Face au terrorisme, l’Allemagne envisage la déchéance de nationalité

Le ministre de l’Intérieur allemand a proposé, jeudi, plusieurs mesures pour renforcer la lutte contre le terrorisme. Parmi elles, la déchéance de nationalité des binationaux qui « participent aux combats à l’étranger pour une milice terroriste ».

L’Allemagne ouvre à son tour le débat sur la déchéance de nationalité. Le ministre de l’Intérieur, Thomas de Maizière, a proposé jeudi 11 août une batterie de mesures à la suite d’une série d’attaques, dont a été victime le pays en juillet.

Le ministre de l’Intérieur a rappelé, lors ce de discours, qu’il était déjà possible de priver de leur nationalité allemande les binationaux combattant dans les forces régulières d’un pays étranger. Ils sont plus de 800 jihadistes à avoir quitté l’Allemagne pour la Syrie et l’Irak, selon un décompte au mois de mai des services secrets allemands. Près d’un tiers d’entre eux est déjà rentré en Allemagne et environ 140 autres ont été tués. Quelque 420 seraient encore en territoire syrien ou irakien.

Débat sur l’utilité de la déchéance de nationalité

Tout comme en France, où la déchéance de nationalité avait été proposée par le gouvernement à la suite des attentats du 13 novembre, avant d’être abandonnée en mars, cette mesure devrait également susciter un vif débat outre-Rhin.

De son propre aveu, Thomas de Maizière va devoir travailler dur pour imposer cette mesure aux sociaux-démocrates, partenaires incontournables au sein du gouvernement de coalition de la conservatrice Angela Merkel.

Parmi les autres mesures proposées jeudi, la création du motif d’arrestation de « mise en danger de la sécurité publique » pour pouvoir placer en détention rapidement des étrangers suspectés de préparer des attaques. Il s’agira aussi, selon le ministre de l’Intérieur, d’accélérer les procédures d’expulsions.

Pour Yan Saint-Pierre, consultant en antiterrorisme, cette mesure est « une bonne idée » : « C’est une façon de dire que, ceux qui se prononcent ouvertement pour menacer la société allemande, il faut les prendre au sérieux le plus tôt possible », affirme-t-il à France 24.

« On ne peut pas interdire tout ce qu’on rejette »
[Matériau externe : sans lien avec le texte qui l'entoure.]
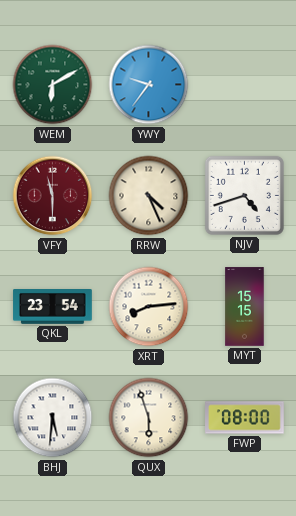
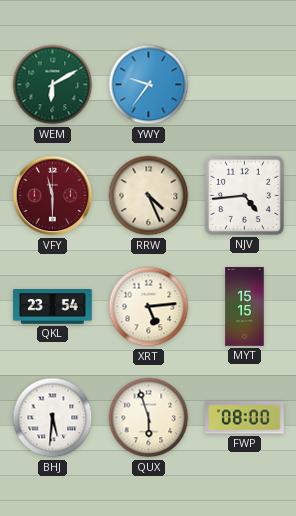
NJV: 4:42 -> 4:44
XRT: 8:14 -> 5:14
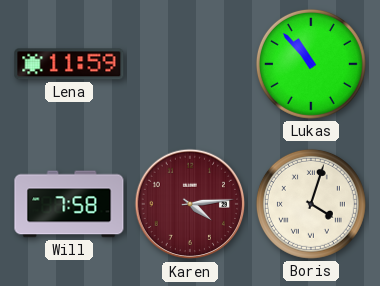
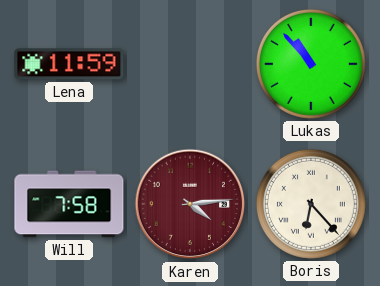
Boris: 4:03 -> 6:23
Thomas de Maizière s’est, par ailleurs, opposé à une interdiction du port du voile intégral, réclamée par certains responsables conservateurs. « On ne peut pas interdire tout ce qu’on rejette et je rejette le port de la burqa », a-t-il assuré.

Enfin, le ministre a proposé de gonfler les effectifs de la police « dans les prochaines années de plusieurs milliers de personnes », d’investir dans les technologies de reconnaissance faciale, de fonder un office central chargé de lutter « contre la criminalité et le terrorisme sur Internet’, notamment « les communications entre terroristes » et « le commerce illégal d’armes » sur le Darknet.
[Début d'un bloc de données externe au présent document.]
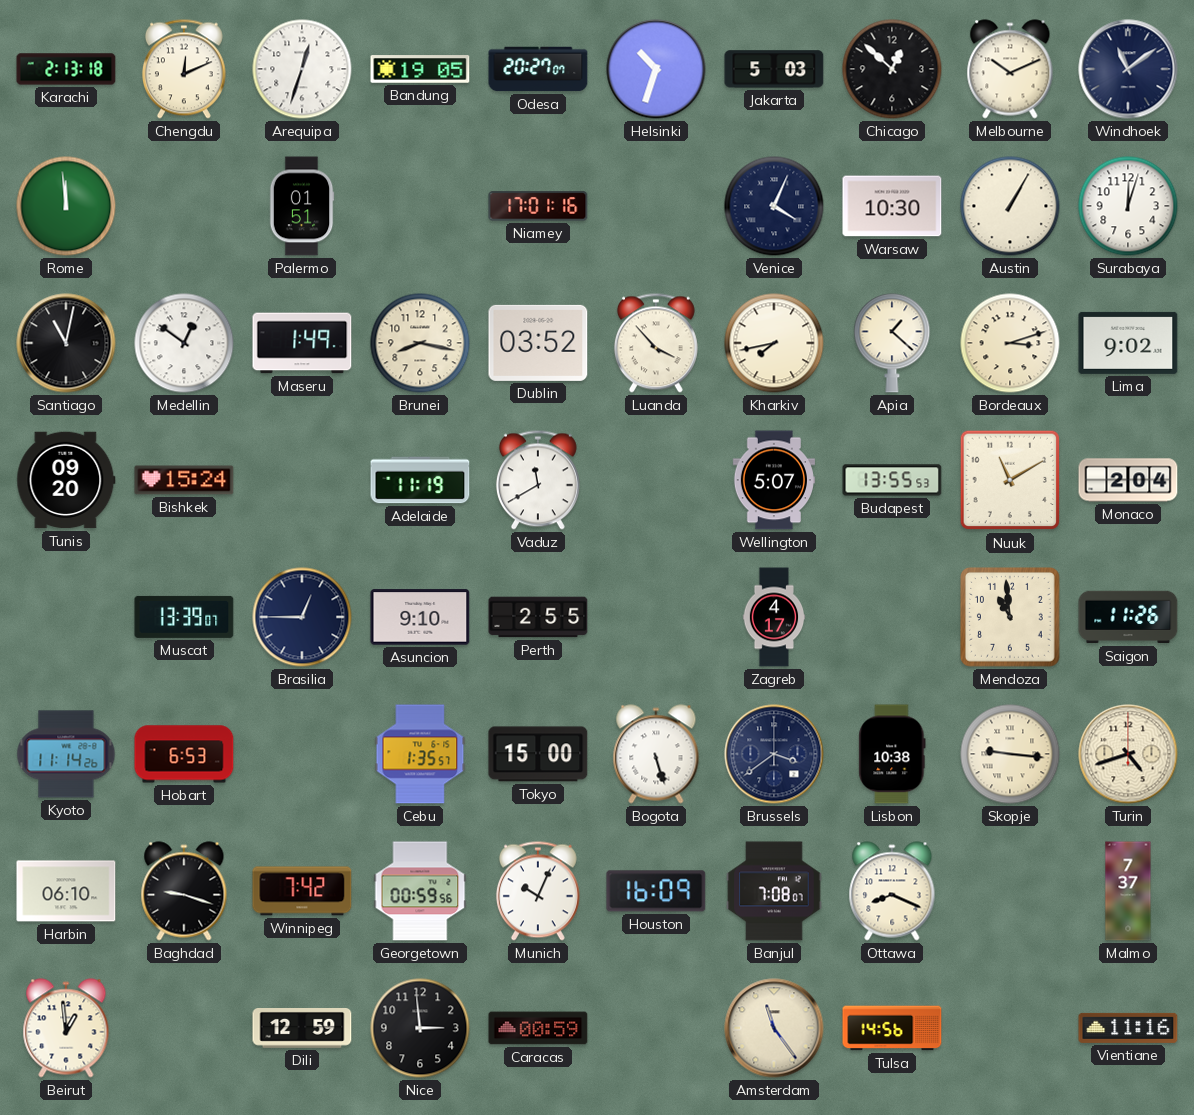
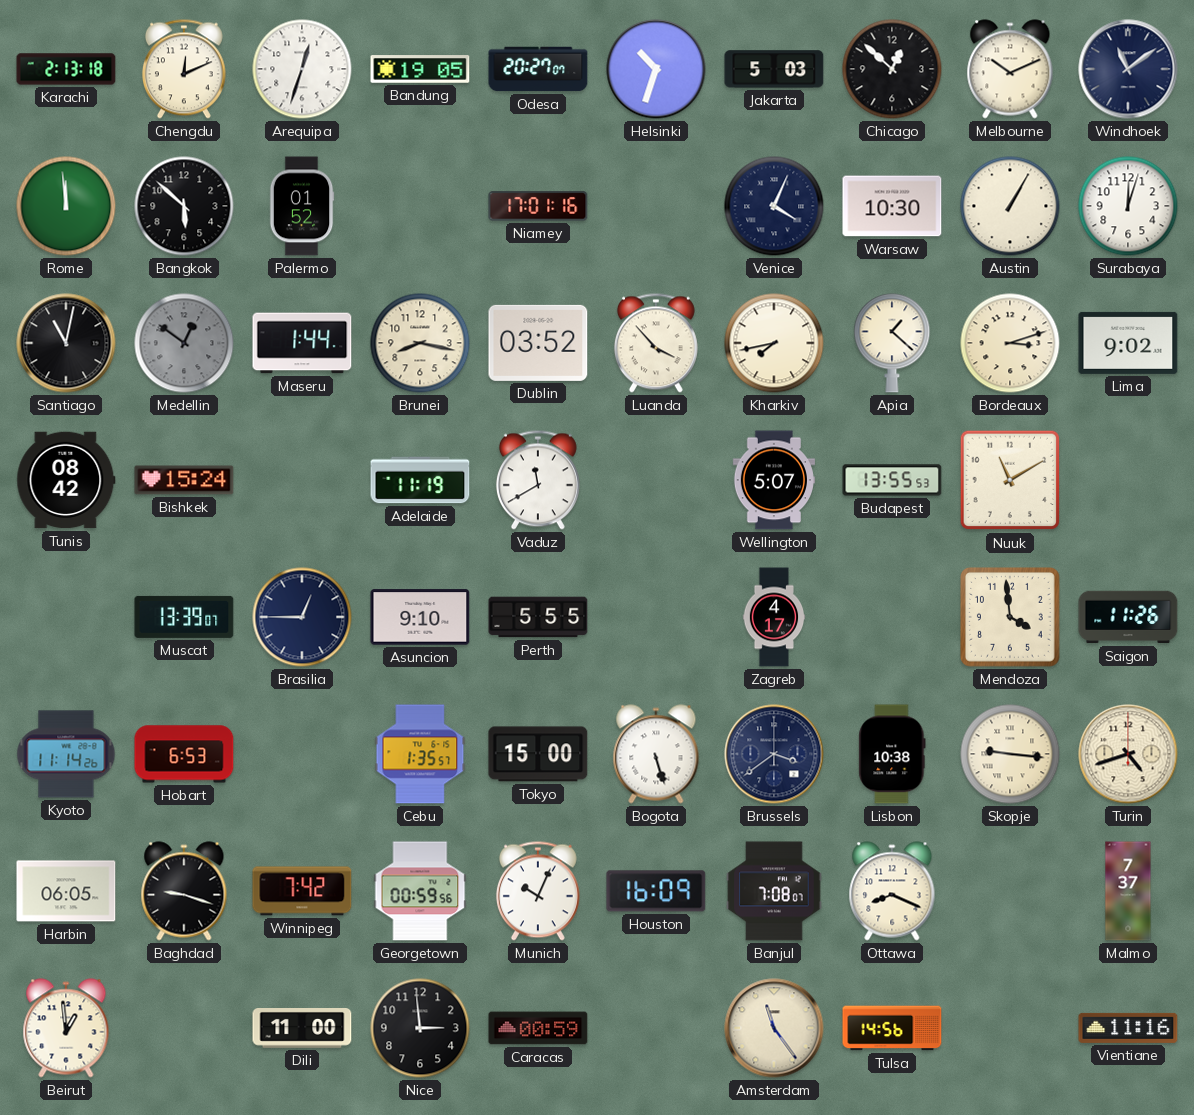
Bangkok: none -> 5:52
Palermo: 01:51 -> 01:52
Medellin dial: white -> grey
Maseru: 1:49 -> 1:44
Tunis: 09:20 -> 08:42
Monaco: 2:04 -> none
Perth: 2:55 -> 5:55
Mendoza: 10:59 -> 3:59
Harbin: 06:10 -> 06:05
Dili: 12:59 -> 11:00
Anne Mailliet, correspondante de France 24 en Allemagne, considère que les nouvelles mesures proposées par le ministre de l’Intérieur ont pour but de rassurer la population, mais aussi d’enrayer la montée en puissance des populismes qui nourrissent leurs discours de réactions post-attentats racistes et xénophobes.

Le pays a été profondément choqué par les attaques revendiquées en juillet par l’organisation État islamique (EI), puis par la fusillade de Munich, le 22 juillet, au cours de laquelle un jeune Allemand, admirateur d’Hitler et imprégné de théories racistes, avait tué neuf personnes dans un centre commercial.

Dans la foulée de ces attaques, la chancelière, qui avait ouvert grand les frontières aux réfugiés, a vu sa popularité plonger de 12 points à 47 % d’opinion favorable, selon un sondage début août

Yan Saint-Pierre estime, quant à lui, qu’Angela Merkel n’a pas changé le cours de sa politique après les attaques de juillet. « Elle se sert des circonstances pour faire avancer son programme mais il n’y a pas vraiment de grands changements », nuance-t-il.